Je t’ai connu tout au long de mes vingt années de vie dans cette rue étroite de Beyrouth. Même si tu n’es que le propriétaire d’un magasin comme un autre du coin, tu es devenu au fil des années un ami de la famille.
Aujourd’hui, comme n’importe quel autre jour, j’ai été faire les courses chez toi. J’ai traversé la route qui sépare mon immeuble de ton magasin. Comme toujours, j’ai d’abord été accueillie par la combinaison particulière de parfums de ta vieillesse, de journaux et de légumes. Tu faisais exploser Fayrouz sur la radio. Je me suis arrêtée pour t’entendre chanter avant même que tu ne puisses me voir. Quelqu’un t’a-t-il déjà dit que ta voix n’est pas complètement fausse ? Tu m’as accueillie avec le sourire le plus chaleureux et un « Ahla, ahla, ahla bil amar », et je n’ai pas pu m’empêcher de te sourire parce que tu es fait de la même essence que mon père.
Alors que j’évaluais tous les nouveaux fruits et légumes que tu avais reçus nouvellement, tu t’es précipité à l’endroit que j’avais choisi, à l’ombre sous l’auvent, et tu as pointé du doigt une caisse de cerises noires scintillantes. Sans me demander si j’en voulais ou non, tu as pris un sac et l’as rempli de manière assez substantielle. Tu n’as pas voulu me laisser payer pour ces cerises.
De retour au registre, j’ai déposé un paquet de cigarettes, des bonbons aigres, une bouteille de nettoyant pour vitres et la somme d’argent adéquate. Tu me parlais des dernières réussites académiques de ta fille et des universités dans lesquelles elle a été acceptée. Fatima et moi avons à peu près le même âge. J’avais l’habitude de jouer avec elle les week-ends quand nous étions petites ; et nous voilà maintenant adultes. J’ai rassemblé tout ce que j’avais acheté, mais quand je me suis retournée pour partir, tu m’as attrapée par le poignet et tu t’es levé pour un câlin.
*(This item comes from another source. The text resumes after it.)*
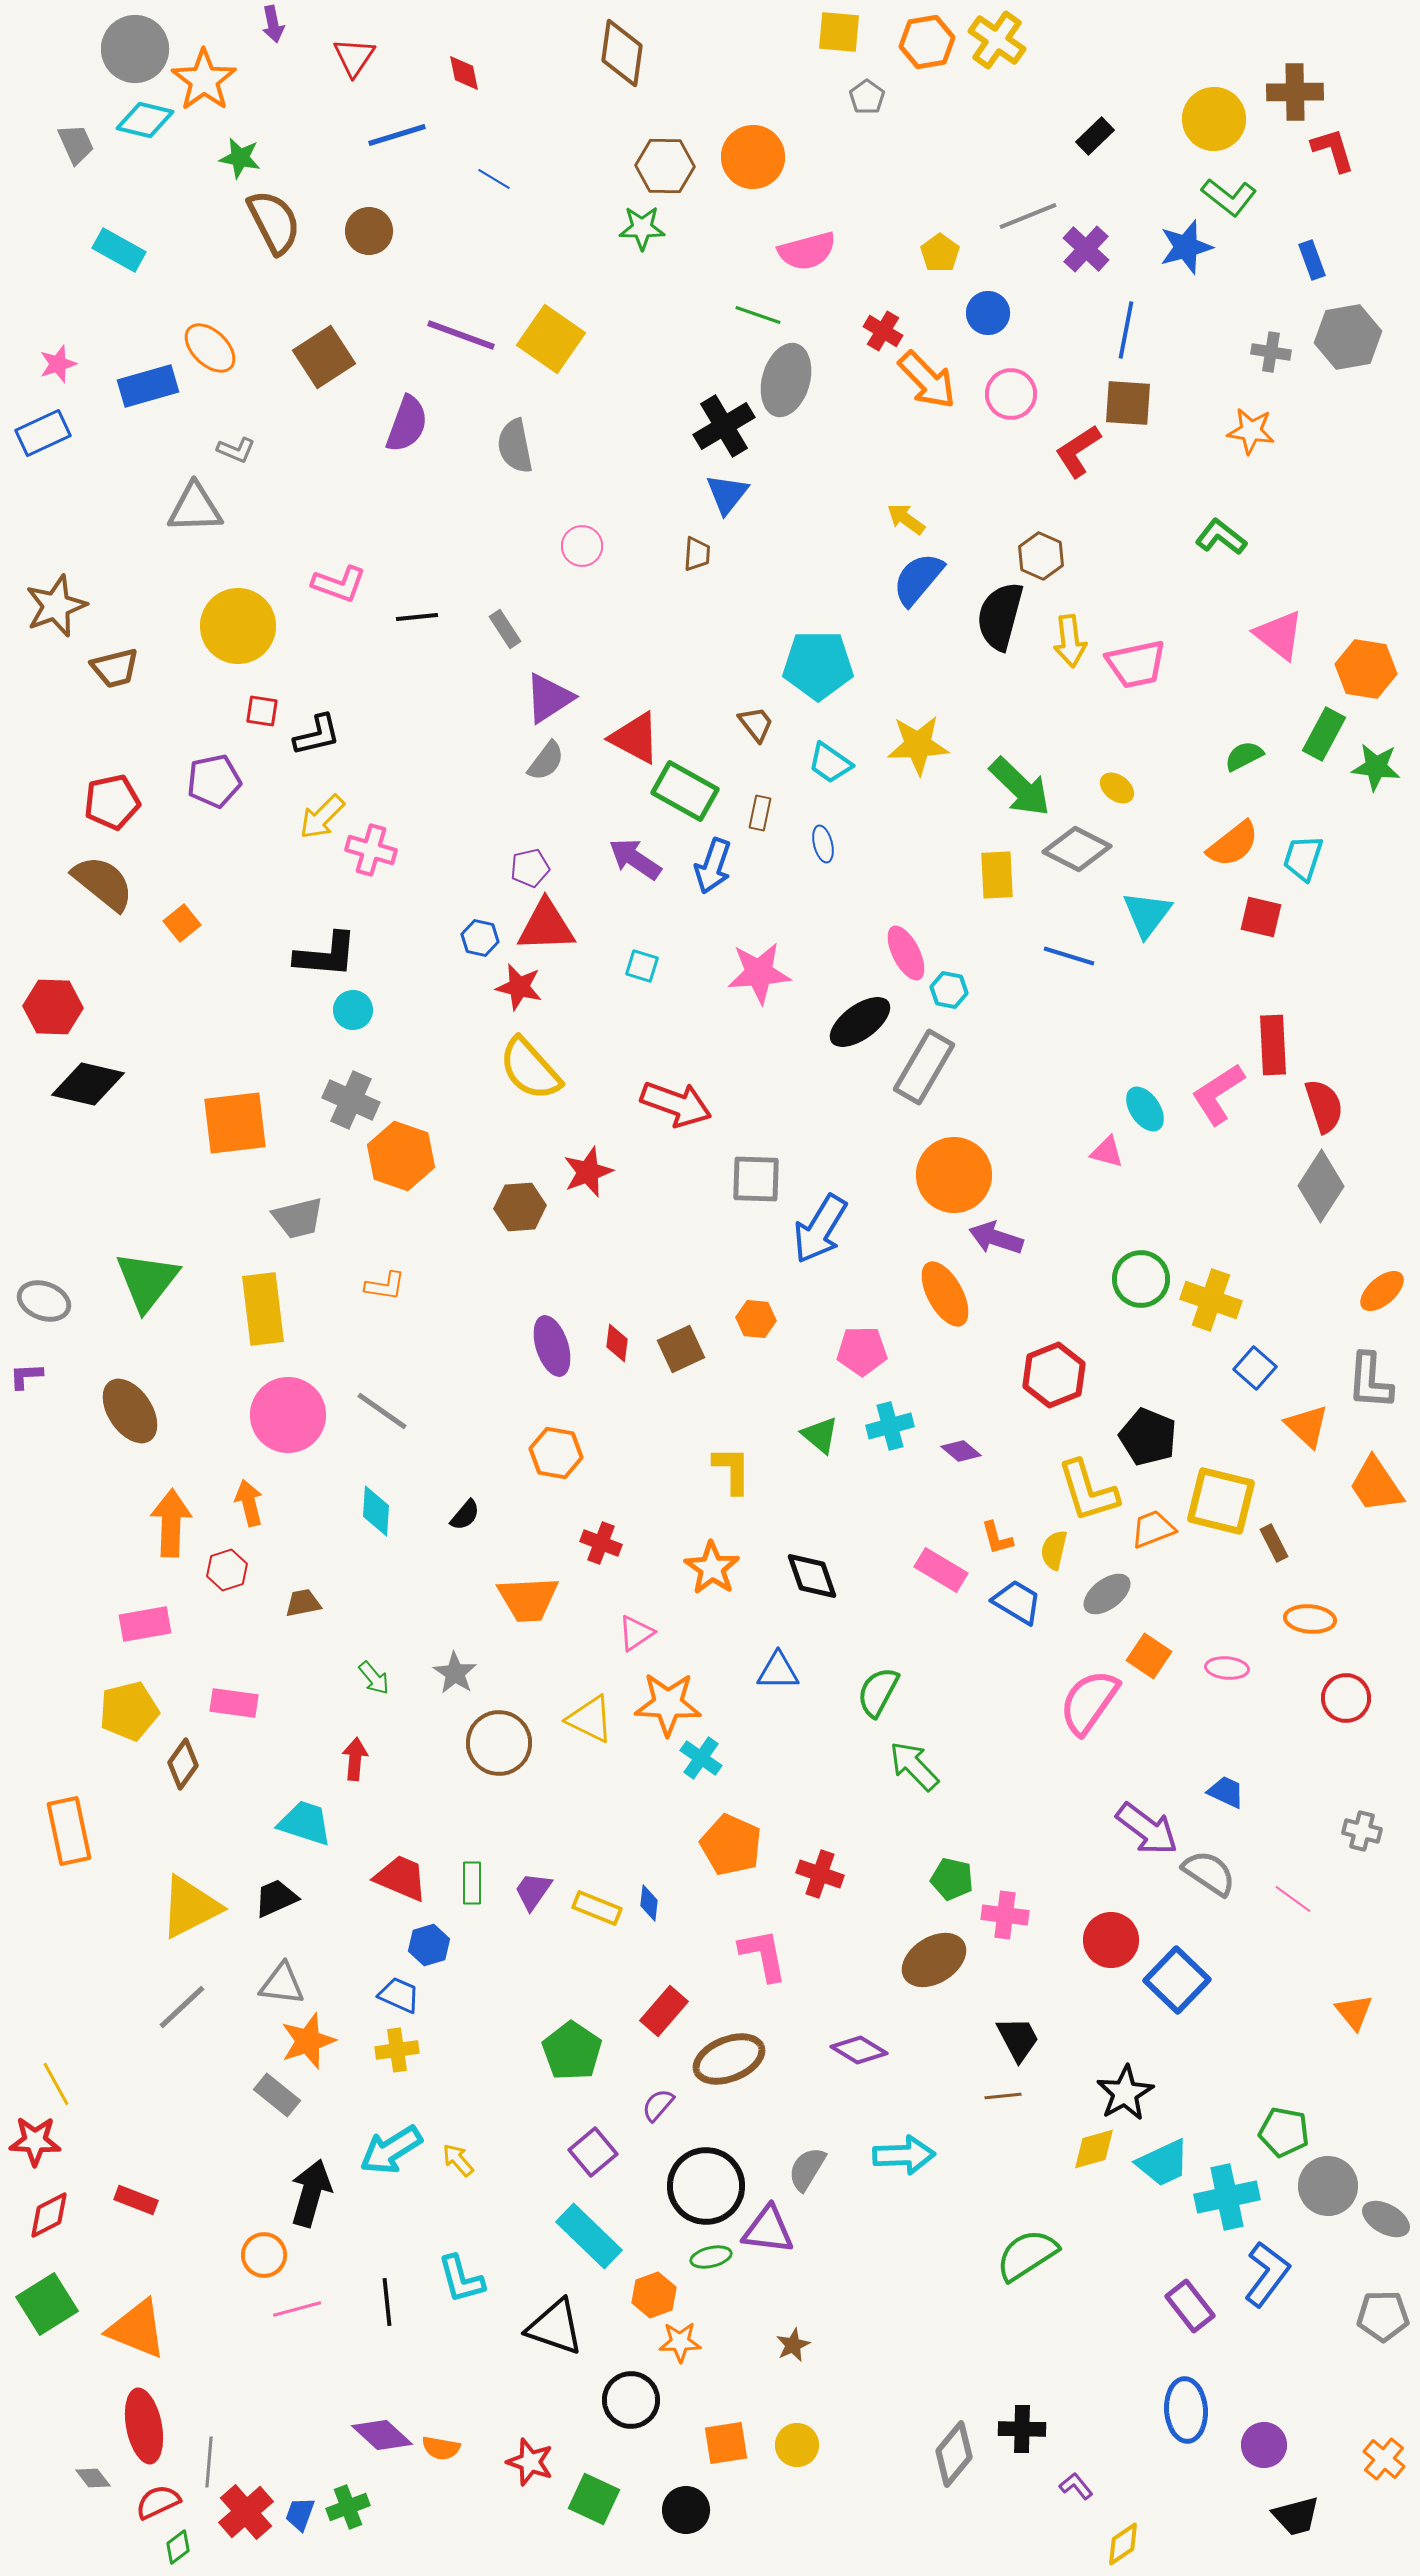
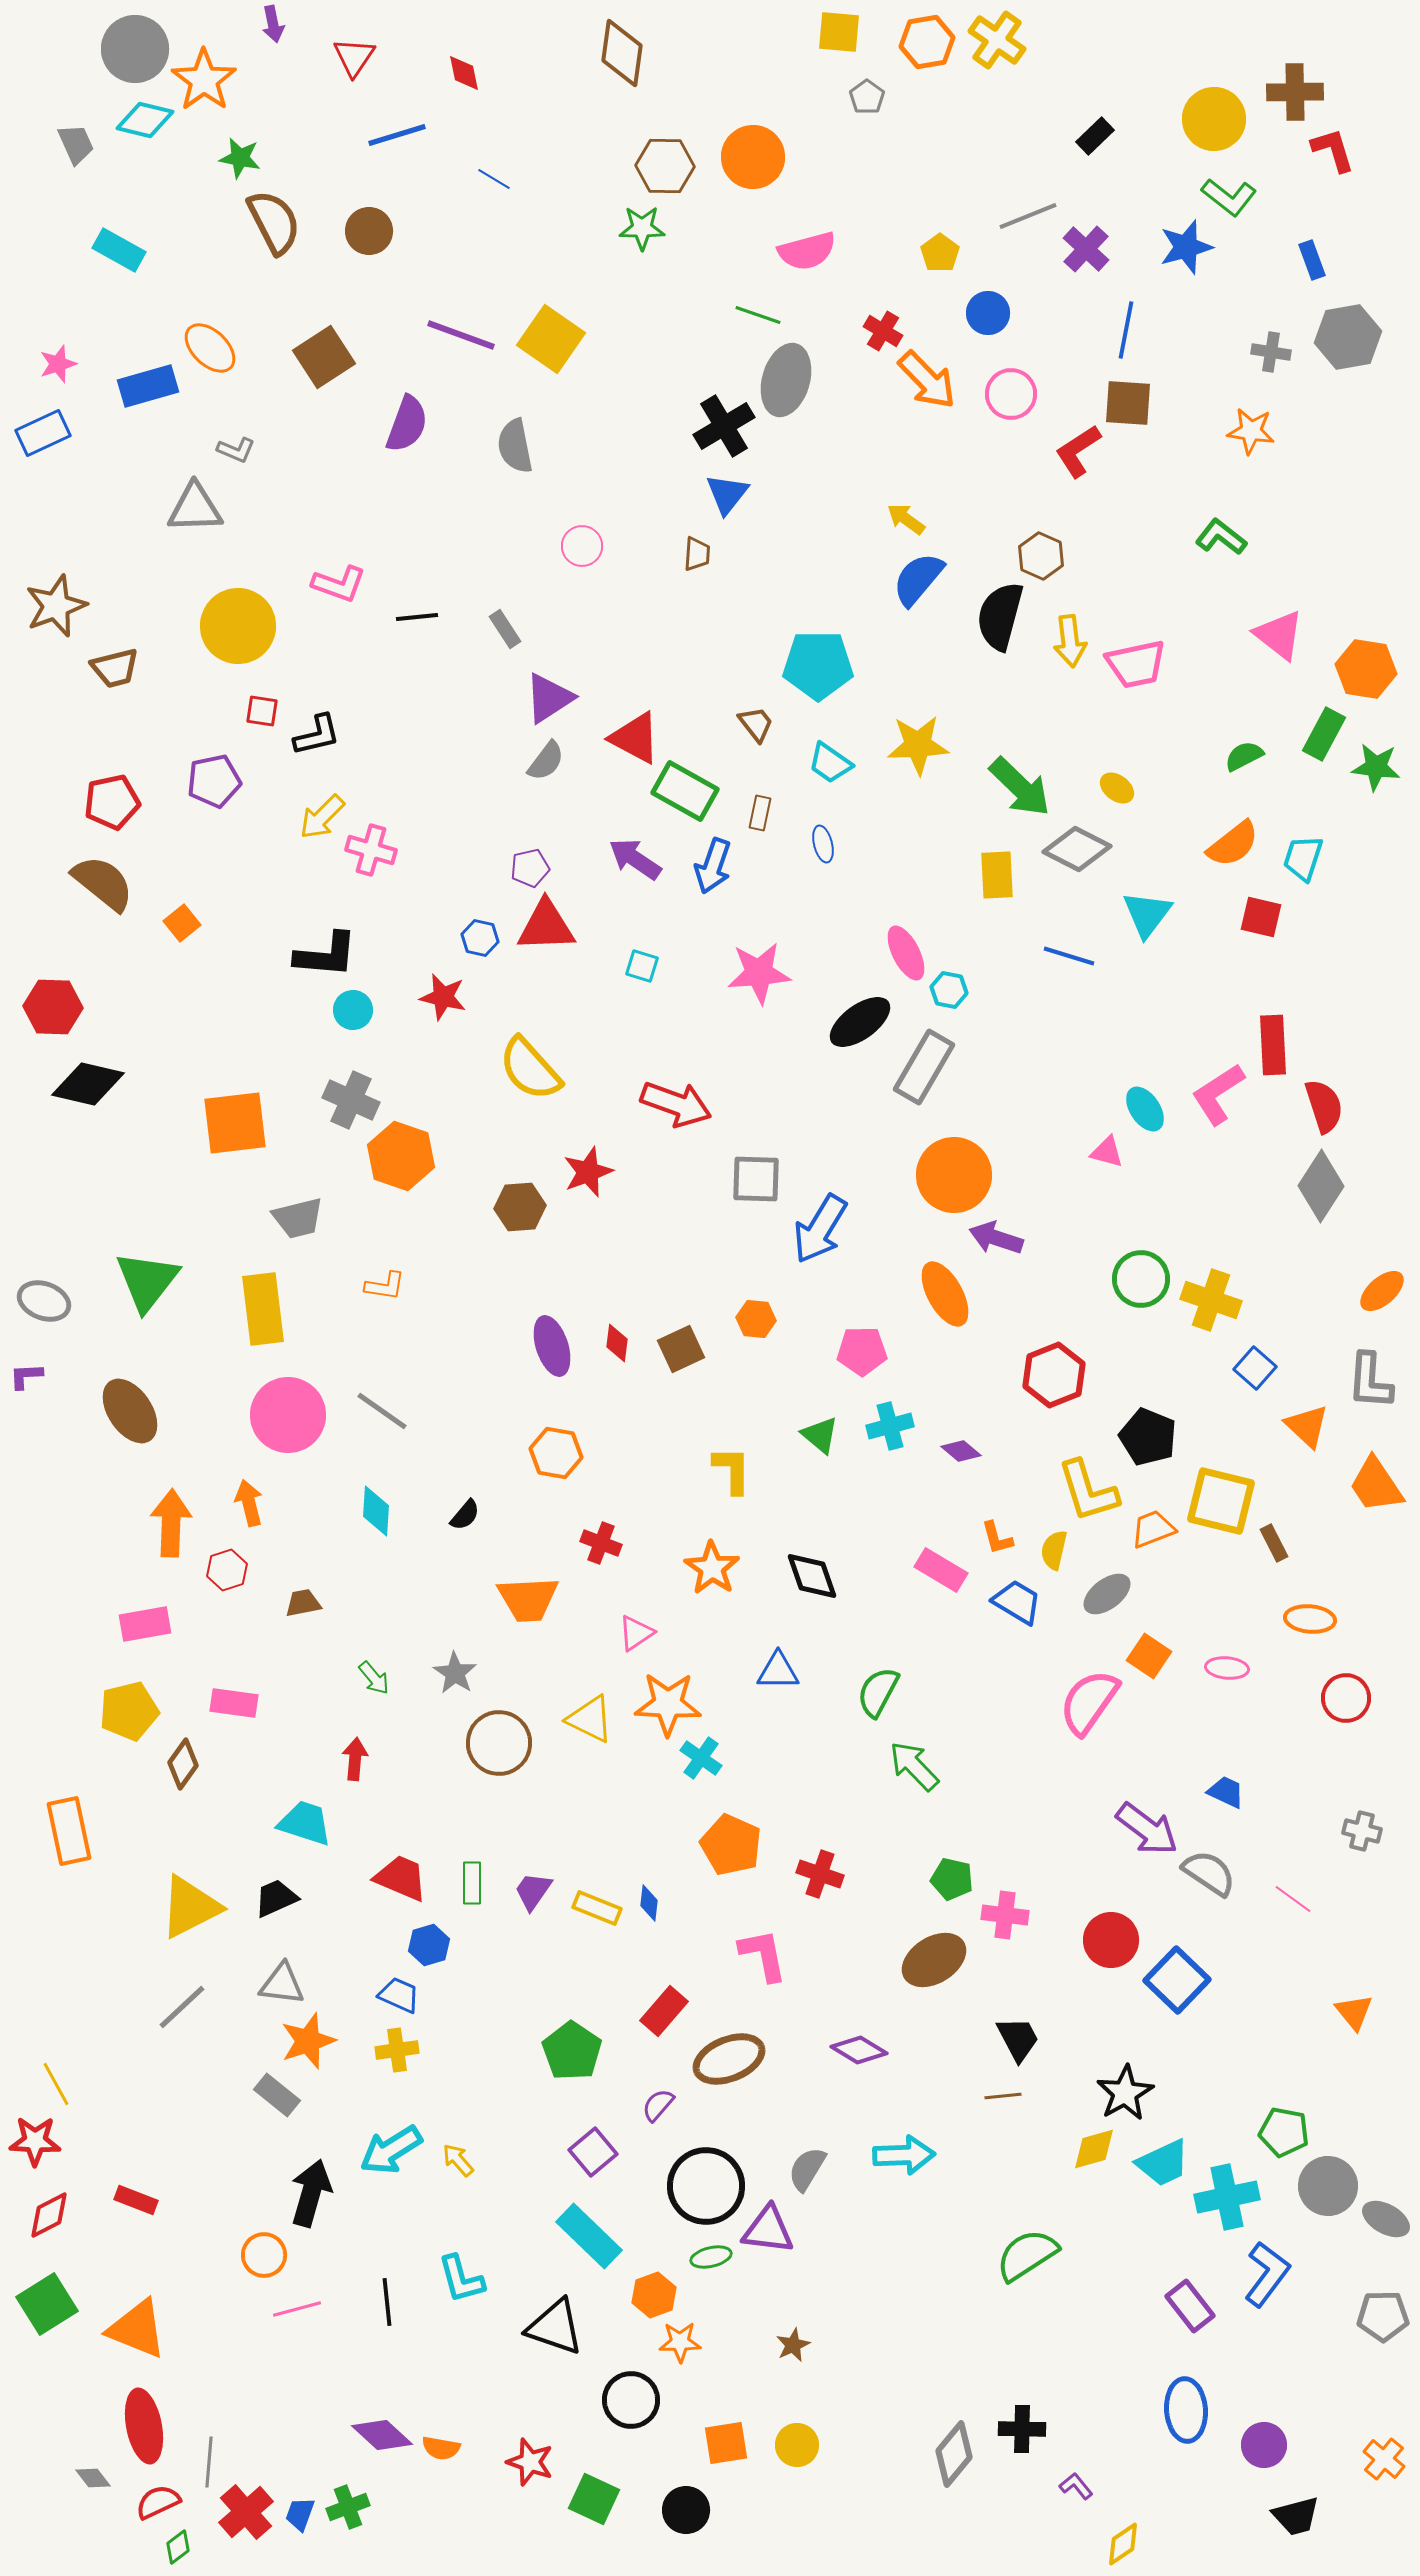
red star at (519, 987): moved 76 px left, 10 px down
Tes mains me frottaient le dos une seconde puis mon sein la suivante. Tu murmurais des choses au sujet de mon poids, de mon apparence, de la petite fille que je ne suis plus, mais de la jeune femme excitante que je suis devenue.
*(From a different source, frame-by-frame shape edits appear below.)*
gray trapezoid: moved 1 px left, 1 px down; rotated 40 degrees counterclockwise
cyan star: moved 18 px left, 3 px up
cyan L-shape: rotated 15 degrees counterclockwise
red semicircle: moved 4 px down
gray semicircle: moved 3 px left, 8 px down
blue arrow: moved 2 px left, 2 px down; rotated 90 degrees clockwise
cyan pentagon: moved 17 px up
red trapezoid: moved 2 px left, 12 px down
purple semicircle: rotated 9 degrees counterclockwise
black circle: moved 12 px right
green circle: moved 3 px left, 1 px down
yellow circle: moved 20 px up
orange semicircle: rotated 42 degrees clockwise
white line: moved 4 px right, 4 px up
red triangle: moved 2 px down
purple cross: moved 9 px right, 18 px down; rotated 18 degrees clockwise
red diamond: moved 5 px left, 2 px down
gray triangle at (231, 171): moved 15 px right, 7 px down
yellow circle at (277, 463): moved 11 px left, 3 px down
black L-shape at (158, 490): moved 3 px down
Une demi-heure plus tard, assise à mon bureau et inondée d’indignité, le sang des cerises sur tes doigts tache la chemise que je ne peux pas enlever de peur de sentir la puanteur de tes mains âgées. N’est-il pas ironique de voir à quel point je me sens coupable ? À quel point je me sens chamboulée de te blâmer, de tout simplement t’inculper, de te dénoncer secrètement ? Toi qui me forçais à ramener à la maison des barres gratuites de mes chocolats préférés ? Toi qui as serré la main de mon autre père la nuit où j’ai obtenu mon diplôme ? Toi qui es aussi pauvre en argent que moi en droits ?
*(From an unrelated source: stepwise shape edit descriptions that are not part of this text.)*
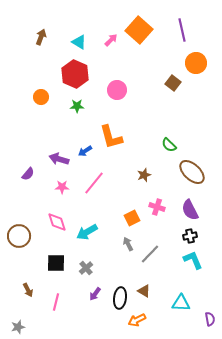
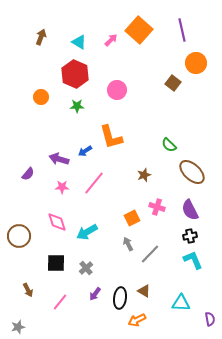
pink line at (56, 302): moved 4 px right; rotated 24 degrees clockwise
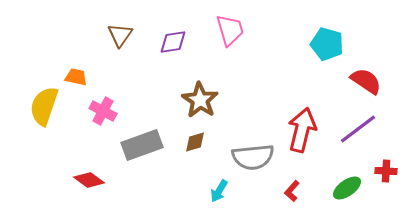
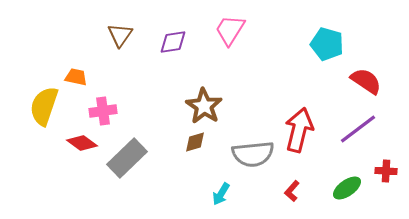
pink trapezoid: rotated 132 degrees counterclockwise
brown star: moved 4 px right, 6 px down
pink cross: rotated 36 degrees counterclockwise
red arrow: moved 3 px left
gray rectangle: moved 15 px left, 13 px down; rotated 24 degrees counterclockwise
gray semicircle: moved 3 px up
red diamond: moved 7 px left, 37 px up
cyan arrow: moved 2 px right, 3 px down
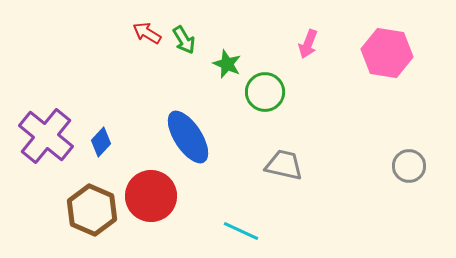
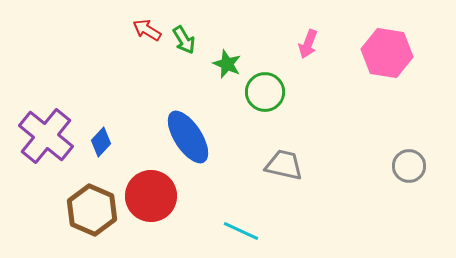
red arrow: moved 3 px up
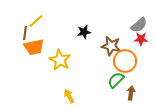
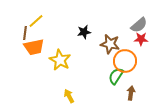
brown star: moved 1 px left, 2 px up
green semicircle: moved 4 px up; rotated 12 degrees counterclockwise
J’arrête d’écrire cette lettre et je la plie en trois avant d’arpenter la rue qui nous sépare et où je mets le feu au papier et le jette sur l’auvent rouge. Je le regarde s’embraser, je le regarde fondre, je le regarde dégager des vapeurs toxiques au fur et à mesure que le feu se propage. À l’intérieur, tu dors, ignorant que ces flammes vont bientôt te damner, et je vais te regarder rôtir, regarder le gars qui, depuis des années, a grimpé en flèche à travers la perversion. Chacun de tes cris élargit le sourire sur mon visage. Chacun de tes cris est hanté par mon nom et sa définition. Plusieurs véhicules s’approchent de nous, dans un desquels je suis forcée à monter. Un métal froid et rouillé s’enfonce dans mes poignets, un peu comme un aperçu menaçant de ce qui m’attend pour avoir osé savourer les cris que moi-même je n’ai toujours pas réussi à lâcher. Nous traversons des couloirs sales jusqu’à ce qu’ils me poussent dans une chambre froide, pleine de gens qui me ressemblent. En contemplant chaque détail de leurs visages, les rides de l’une et les taches de rousseur de l’autre, je me rends compte que j’ai finalement crié.
Je me réveille de ma transe là où j’étais. Je me sens ridiculisée par la voix de mon père en train de nier ce qui venait de se passer dans ton magasin. Et c’est alors que je me demande si mon père a déjà infligé cette douleur à une autre femme comme tu me l’as fait. Et je me demande quelle pourrait être la réaction de mon éventuel futur conjoint si je venais à lui poser cette question et s’il se rend compte qu’une femme doit agir comme si elle est désolée d’être née.
Aujourd’hui, tu m’as humiliée d’une manière à laquelle je suis malheureusement habituée, mais à chaque fois, c’est aussi accablant.
Rien ne va dans le monde, donc tu ne liras jamais cette lettre, tout comme tu ne verras plus jamais mon visage, ce visage que j’ai toujours pensé que tu respectais.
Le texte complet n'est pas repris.